Aquel asunto de gustar ganar y golear se limitará para el aficionado santista a ganar porque las cosas se complicaron en medio del desorden de medio campo que promovió Zubeldía con su resistencia a poner juntos en la contención a Jesús Molina y Diego de Buen se paga caro el capricho, con derrotas y falta de confianza en el alicaído medio campo.

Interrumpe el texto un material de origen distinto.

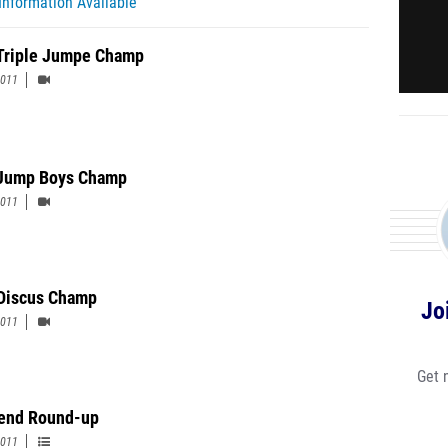
Information Available
 Triple Jumpe Champ
2011
Jump Boys Champ
2011
Discus Champ
Jo
2011
Get 
end Round-up
2011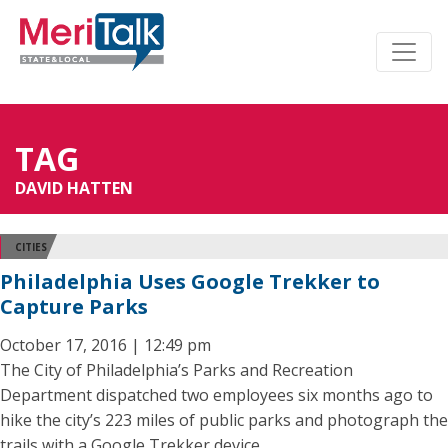
TAG
DAVID HATTEN
CITIES
Philadelphia Uses Google Trekker to
Capture Parks
October 17, 2016 | 12:49 pm
The City of Philadelphia’s Parks and Recreation
Department dispatched two employees six months ago to
hike the city’s 223 miles of public parks and photograph the
trails with a Google Trekker device.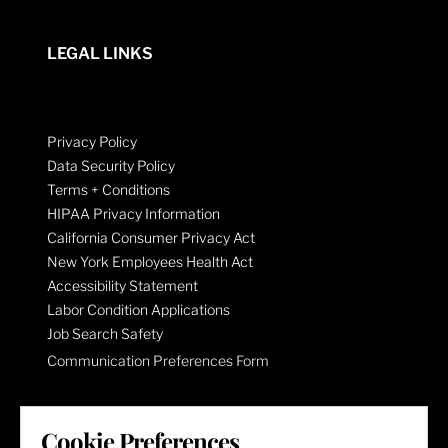
LEGAL LINKS
Privacy Policy
Data Security Policy
Terms + Conditions
HIPAA Privacy Information
California Consumer Privacy Act
New York Employees Health Act
Accessibility Statement
Labor Condition Applications
Job Search Safety
Communication Preferences Form
LET'S GET SOCIAL
Cookie Preferences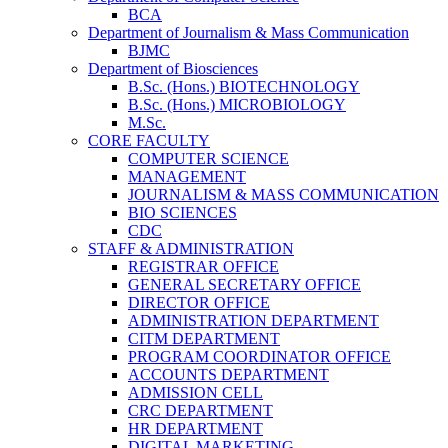
BCA
Department of Journalism & Mass Communication
BJMC
Department of Biosciences
B.Sc. (Hons.) BIOTECHNOLOGY
B.Sc. (Hons.) MICROBIOLOGY
M.Sc.
CORE FACULTY
COMPUTER SCIENCE
MANAGEMENT
JOURNALISM & MASS COMMUNICATION
BIO SCIENCES
CDC
STAFF & ADMINISTRATION
REGISTRAR OFFICE
GENERAL SECRETARY OFFICE
DIRECTOR OFFICE
ADMINISTRATION DEPARTMENT
CITM DEPARTMENT
PROGRAM COORDINATOR OFFICE
ACCOUNTS DEPARTMENT
ADMISSION CELL
CRC DEPARTMENT
HR DEPARTMENT
DIGITAL MARKETING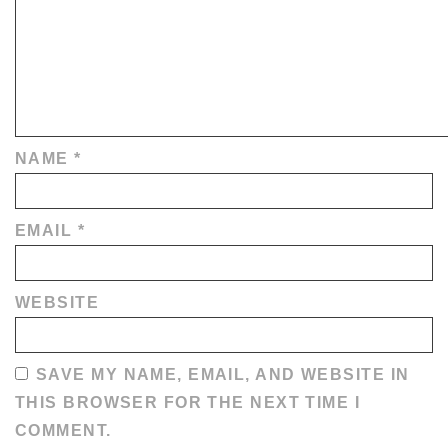
NAME
*
EMAIL
*
WEBSITE
SAVE MY NAME, EMAIL, AND WEBSITE IN
THIS BROWSER FOR THE NEXT TIME I
COMMENT.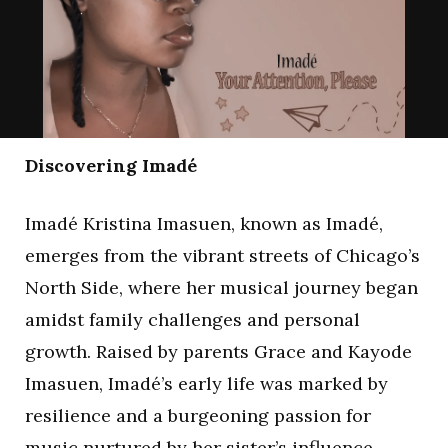
Discovering Imadé
Imadé Kristina Imasuen, known as Imadé,
emerges from the vibrant streets of Chicago’s
North Side, where her musical journey began
amidst family challenges and personal
growth. Raised by parents Grace and Kayode
Imasuen, Imadé’s early life was marked by
resilience and a burgeoning passion for
music nurtured by her sister’s influence.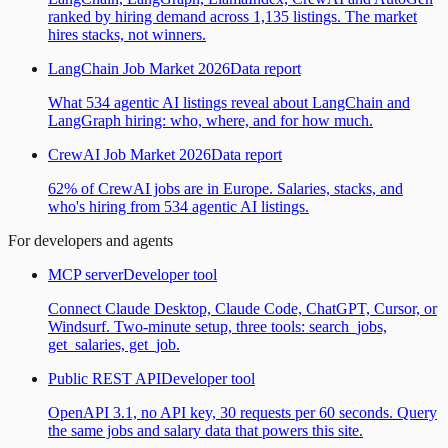
ranked by hiring demand across 1,135 listings. The market
hires stacks, not winners.
LangChain Job Market 2026
Data report
What 534 agentic AI listings reveal about LangChain and
LangGraph hiring: who, where, and for how much.
CrewAI Job Market 2026
Data report
62% of CrewAI jobs are in Europe. Salaries, stacks, and
who's hiring from 534 agentic AI listings.
For developers and agents
MCP server
Developer tool
Connect Claude Desktop, Claude Code, ChatGPT, Cursor, or
Windsurf. Two-minute setup, three tools: search_jobs,
get_salaries, get_job.
Public REST API
Developer tool
OpenAPI 3.1, no API key, 30 requests per 60 seconds. Query
the same jobs and salary data that powers this site.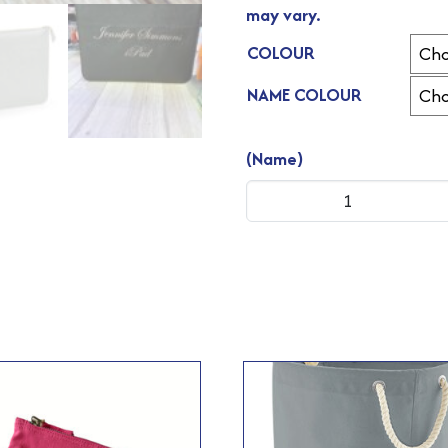
may vary.
COLOUR
NAME COLOUR
(Name)
Boutique
Document
Slip
quantity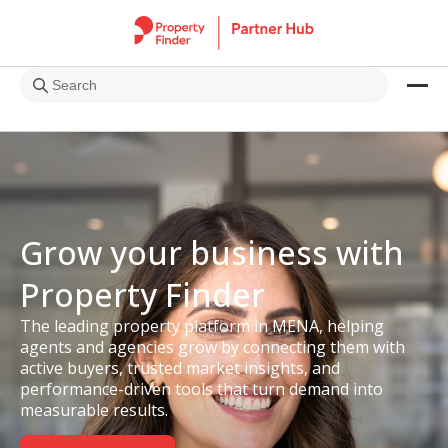
Grow your business with
Property Finder
The leading property platform in MENA, helping
agents and agencies grow by connecting them with
active buyers, trusted market insights, and
performance-driven tools that turn demand into
measurable results.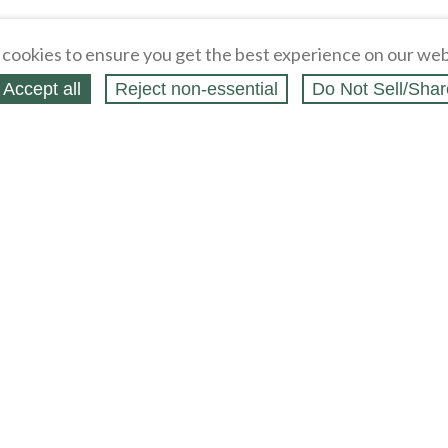
cookies to ensure you get the best experience on our web
Accept all
Reject non‑essential
Do Not Sell/Shar
ing Blog
Legal
Webstores
Partners
Press
bCapital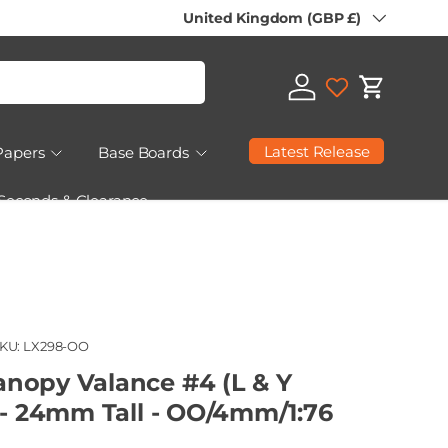
Country/Region
United Kingdom (GBP £)
Log in
Cart
Latest Release
Papers
Base Boards
 Seconds & Clearance
KU:
LX298-OO
nopy Valance #4 (L & Y
 - 24mm Tall - OO/4mm/1:76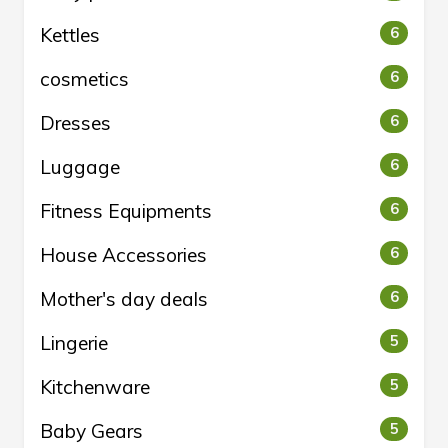
Kettles
6
cosmetics
6
Dresses
6
Luggage
6
Fitness Equipments
6
House Accessories
6
Mother's day deals
6
Lingerie
5
Kitchenware
5
Baby Gears
5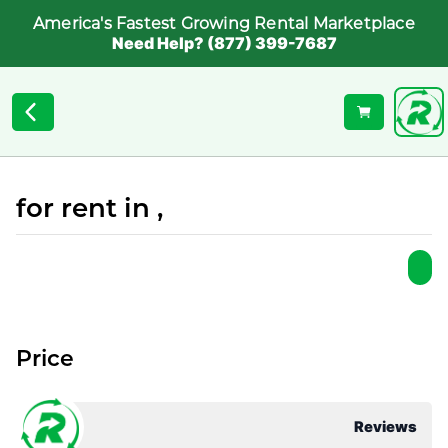
America's Fastest Growing Rental Marketplace
Need Help? (877) 399-7687
for rent in ,
Price
Reviews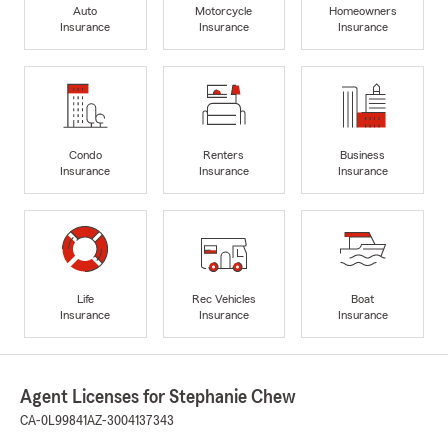
Auto
Motorcycle
Homeowners
Insurance
Insurance
Insurance
Condo
Renters
Business
Insurance
Insurance
Insurance
Life
Rec Vehicles
Boat
Insurance
Insurance
Insurance
Agent Licenses for Stephanie Chew
CA-0L99841
AZ-3004137343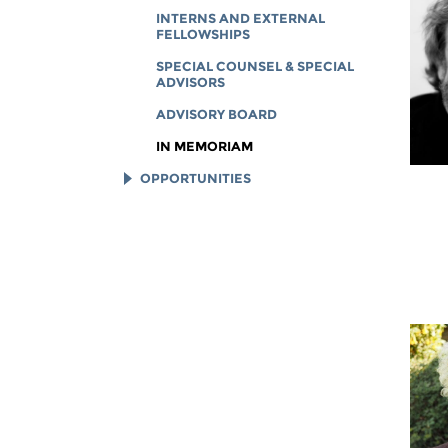
INTERNS AND EXTERNAL
FELLOWSHIPS
SPECIAL COUNSEL & SPECIAL
ADVISORS
ADVISORY BOARD
IN MEMORIAM
OPPORTUNITIES
JOB OPENINGS
LEGAL INTERNS
LEGAL FELLOWS
TECH INTERNS
WORKING AT EFF
DIVERSITY & INCLUSION
BENEFITS SUMMARY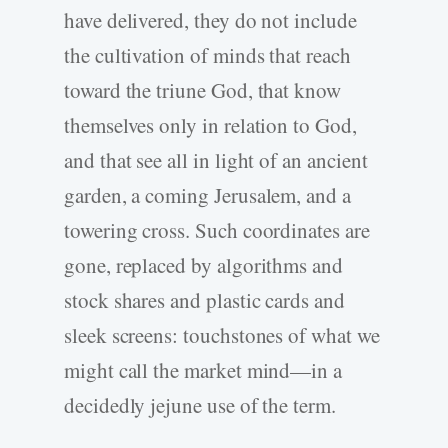
have delivered, they do not include
the cultivation of minds that reach
toward the triune God, that know
themselves only in relation to God,
and that see all in light of an ancient
garden, a coming Jerusalem, and a
towering cross. Such coordinates are
gone, replaced by algorithms and
stock shares and plastic cards and
sleek screens: touchstones of what we
might call the market mind—in a
decidedly jejune use of the term.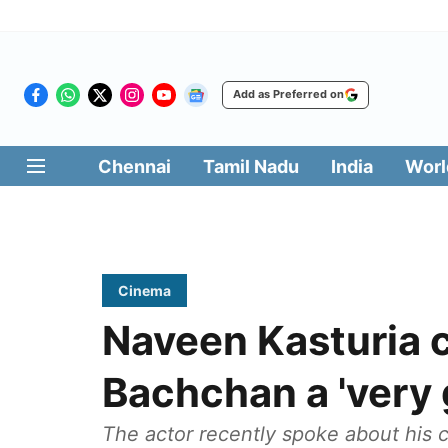
Add as Preferred on
Chennai
Tamil Nadu
India
Worl
Cinema
Naveen Kasturia 
Bachchan a 'very 
The actor recently spoke about his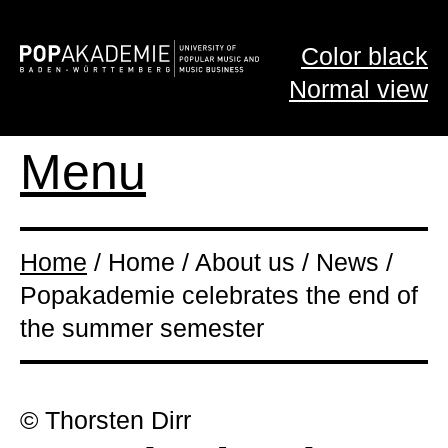
Color black
Normal view
Menu
Home
/ Home / About us / News /
Popakademie celebrates the end of
the summer semester
© Thorsten Dirr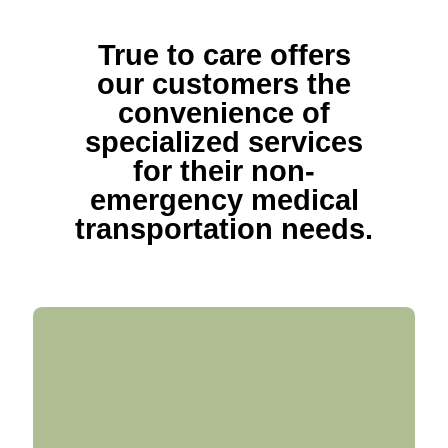
True to care offers
our customers the
convenience of
specialized services
for their non-
emergency medical
transportation needs.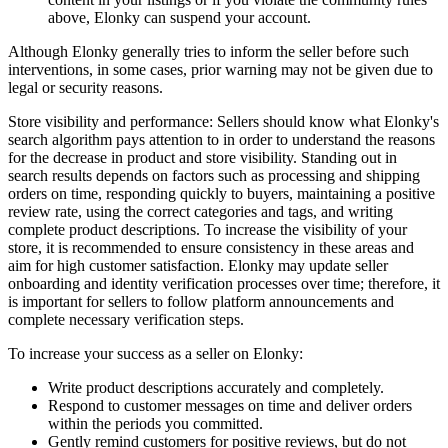
above, Elonky can suspend your account.
Although Elonky generally tries to inform the seller before such
interventions, in some cases, prior warning may not be given due to
legal or security reasons.
Store visibility and performance: Sellers should know what Elonky's
search algorithm pays attention to in order to understand the reasons
for the decrease in product and store visibility. Standing out in
search results depends on factors such as processing and shipping
orders on time, responding quickly to buyers, maintaining a positive
review rate, using the correct categories and tags, and writing
complete product descriptions. To increase the visibility of your
store, it is recommended to ensure consistency in these areas and
aim for high customer satisfaction. Elonky may update seller
onboarding and identity verification processes over time; therefore, it
is important for sellers to follow platform announcements and
complete necessary verification steps.
To increase your success as a seller on Elonky:
Write product descriptions accurately and completely.
Respond to customer messages on time and deliver orders
within the periods you committed.
Gently remind customers for positive reviews, but do not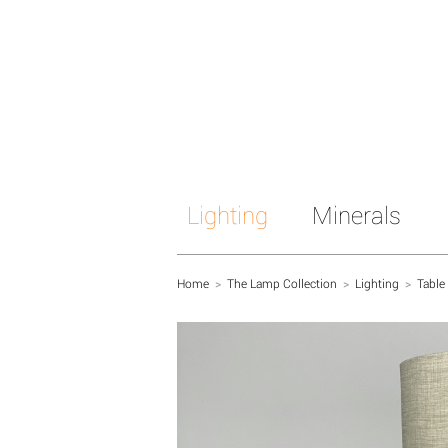
Lighting
Minerals
Home
>
The Lamp Collection
>
Lighting
>
Table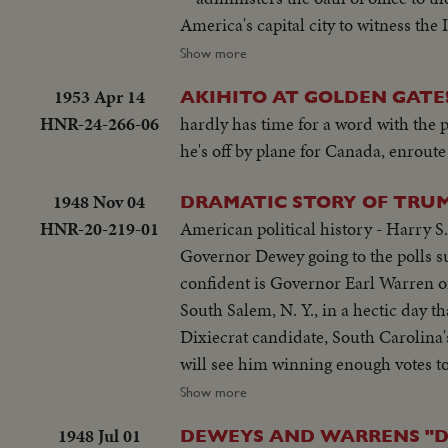
America's capital city to witness the
and the territories -- floats, milit
Show more
might. It's America's quadrennial jubilee -- where winner and loser at the polls combine to rejoice in an event where
1953 Apr 14
AKIHITO AT GOLDEN GATE
no citizen can lose - the inauguration
HNR-24-266-06
hardly has time for a word with the
he's off by plane for Canada, enroute
1948 Nov 04
DRAMATIC STORY OF TRUM
HNR-20-219-01
American political history - Harry S
Governor Dewey going to the polls su
confident is Governor Earl Warren o
South Salem, N. Y., in a hectic day 
Dixiecrat candidate, South Carolina
will see him winning enough votes to
polls in Independence, Mo. Every- on
Show more
mate, Senator Barkley at Paducah, Ky.
1948 Jul 01
DEWEYS AND WARRENS "D
headquarters jubilant, at first. Ca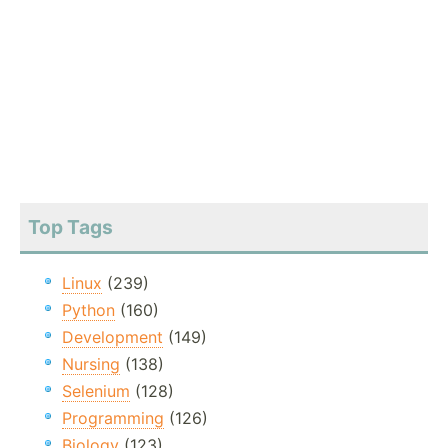
Top Tags
Linux
(239)
Python
(160)
Development
(149)
Nursing
(138)
Selenium
(128)
Programming
(126)
Biology
(123)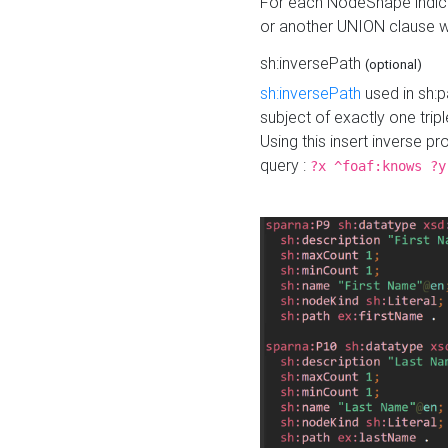
For each NodeShape indica
or another UNION clause wi
sh:inversePath
(optional)
sh:inversePath
used in sh:p
subject of exactly one tripl
Using this insert inverse 
query :
?x ^foaf:knows ?y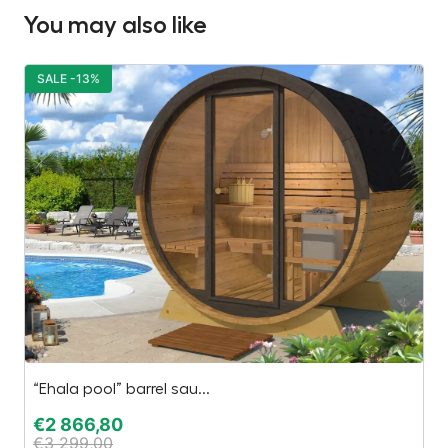
You may also like
SALE -13%
S
“Ehala pool” barrel sau...
El
€
2 866,80
€
€
3 299,00
€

Salvar el torneo significa llegar a la Liguilla, avanzar debe empezar por ganar esta noche, y obtener triunfos es sinónimo de gol, y las últimas dos cosas han estado escasas en los últimos 365 minutos combinados en el torneo clausura 2016 y Liga de Campeones de Concacaf.


¿USTED CREE?

Marchesín es el ídolo de los aficionados de Santos Laguna. El error que cometió ante América costó la eliminación de la CONCACAF. Nunca nos hubiéramos imaginado que se equivocaría en atajar un balón. Un día se irá de nuestra región porque el modelo de negocio lo demanda. Lo demás está de más.